Saved data entries:
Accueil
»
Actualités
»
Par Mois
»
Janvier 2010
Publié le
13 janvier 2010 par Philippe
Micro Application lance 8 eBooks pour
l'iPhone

**Your goal**
Could you repeat every record above exactly as it appears?

**Solution to the exercise**
Accueil
»
Actualités
»
Par Mois
»
Janvier 2010
Publié le
13 janvier 2010 par Philippe
Micro Application lance 8 eBooks pour
l'iPhone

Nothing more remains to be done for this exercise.